Airshed society wants clarity on emissions

The society, currently in its tenth year of operation, held an open house Feb. 27 in Burns Lake.

Community outreach and completion of a new Micro-Emissions Inventory (MEI) for the region are high on this year’s list of priorities for the Bulkley Valley – Lakes District Airshed Management Society.

The society, currently in its tenth year of operation, held an open house Feb. 27 in Burns Lake. Members of the society’s board of directors, along with coordinator Susan Brookes, were on hand to explain the organization’s activities and plans.

Brookes noted that the organization updated its airshed management plan in June 2012. The document, entitled A Community Action Plan for Cleaner Air, sets out a strategy for improving air quality in the corridor between Kitwanga and Endako.

Developed with input from a wide variety of stakeholders, the plan primarily targets a pollutant known as “Particulate Matter” (PM) – fine particles of dust, carbon, and other materials suspended in the air.

Brookes said meetings such as the one held in Burns Lake are crucial to increasing public awareness of air quality issues and the actions individuals can take to reduce air pollution. She noted that in some instances, people can dramatically improve the quality of the air they breathe by modifying their own behaviours.

“Sometimes it’s something as simple as a lifestyle change,” she noted. “For example, when you heat with wood, crack the stove, let it draw, and then open it up. But how many times have I myself opened the door to the stove, and ‘poof’, out comes the smoke? Meanwhile, the little girl who’s upstairs sleeping is breathing it in. Unfortunately, people don’t always see it when they’re immersed in it.”

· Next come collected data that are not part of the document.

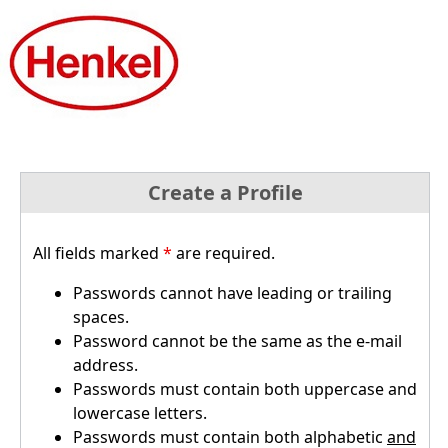
Create a Profile
All fields marked
*
are required.
Passwords cannot have leading or trailing
spaces.
Password cannot be the same as the e-mail
address.
Passwords must contain both uppercase and
lowercase letters.
Passwords must contain both alphabetic
and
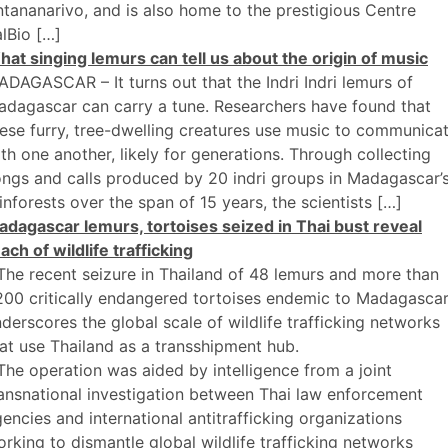
tananarivo, and is also home to the prestigious Centre
lBio […]
at singing lemurs can tell us about the origin of music
DAGASCAR – It turns out that the Indri Indri lemurs of
dagascar can carry a tune. Researchers have found that
ese furry, tree-dwelling creatures use music to communica
th one another, likely for generations. Through collecting
ngs and calls produced by 20 indri groups in Madagascar’
inforests over the span of 15 years, the scientists […]
dagascar lemurs, tortoises seized in Thai bust reveal
ach of wildlife trafficking
The recent seizure in Thailand of 48 lemurs and more than
200 critically endangered tortoises endemic to Madagasca
derscores the global scale of wildlife trafficking networks
at use Thailand as a transshipment hub.
The operation was aided by intelligence from a joint
ansnational investigation between Thai law enforcement
encies and international antitrafficking organizations
rking to dismantle global wildlife trafficking networks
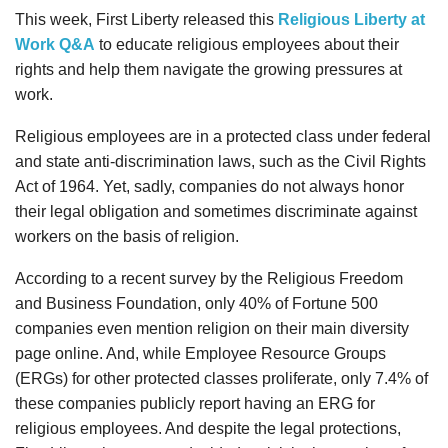
This week, First Liberty released this
Religious Liberty at
Work Q&A
to educate religious employees about their
rights and help them navigate the growing pressures at
work.
Religious employees are in a protected class under federal
and state anti-discrimination laws, such as the Civil Rights
Act of 1964. Yet, sadly, companies do not always honor
their legal obligation and sometimes discriminate against
workers on the basis of religion.
According to a recent survey by the Religious Freedom
and Business Foundation, only 40% of Fortune 500
companies even mention religion on their main diversity
page online. And, while Employee Resource Groups
(ERGs) for other protected classes proliferate, only 7.4% of
these companies publicly report having an ERG for
religious employees. And despite the legal protections,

While outreach is critical to improving local air quality, it’s equally important that the society understand the amount of emissions in the region and their sources. To this end, it hopes to update the airshed’s current Micro-Emissions Inventory.

“The other objective we have for this year, although we haven’t got the funding for it yet, is to undertake a Micro-Emissions Inventory,” Brookes explained. “The one we have was released (in the mid-2000’s), but a lot of the data used to complete it was older than that. Some of it was based on data captured in 2002, so it’s at least 10 years out of date… We feel we really need it to understand the science behind the emissions.”

Dave Stevens, president of the airshed management society, agree. A founding member of the organization, he feels that completion of a new MEI is crucial to the society’s work.

“Over the past decade, the beehive burners in the Bulkley Valley have gone,” Stevens noted. “Those sources (of air pollution) have disappeared, but new sources have come on stream. Pinnacle (Pellet) operates out here at Sheraton and in conjunction with Canfor in Houston. Now, I’m not finger-pointing, I’m just pointing out that the nature of emitting industries changed over that period of time. What the airshed society wants to do is gain some clarity by performing an emissions inventory for the plan area. One was done in 2006 and it’s out of date. We need to re-do it, and if you happen to have a spare $30,000, we’ll hire somebody and we’ll do it.”

While the society isn’t short of enthusiasm, funding of the magnitude required to update the MEI is more difficult to come by. The organization was fortunate to receive a grant from the Omineca Beetle Action Coalition to complete outreach and related works, but what it really needs is a long-term source of funding.

“In terms of money, I would say we need anywhere between $15,000 and $25,000 annually,” said Brookes. “That’s kind of the minimum. It would cover the salary of a part-time coordinator who does member outreach as well as outreach into different communities. And the airshed is vast, 35,000 square kilometers, so that would cover some travel. We really want to reach remote First Nations’ village and reservations, because they’re all heating with wood and really suffering from the cumulative effects of wood smoke.”

“I’ve got a four-year-old grandson with asthma, and I think it’s a crime against humanity,” noted Stevens. “If you want to know my motivation, there you go. It’s good enough.”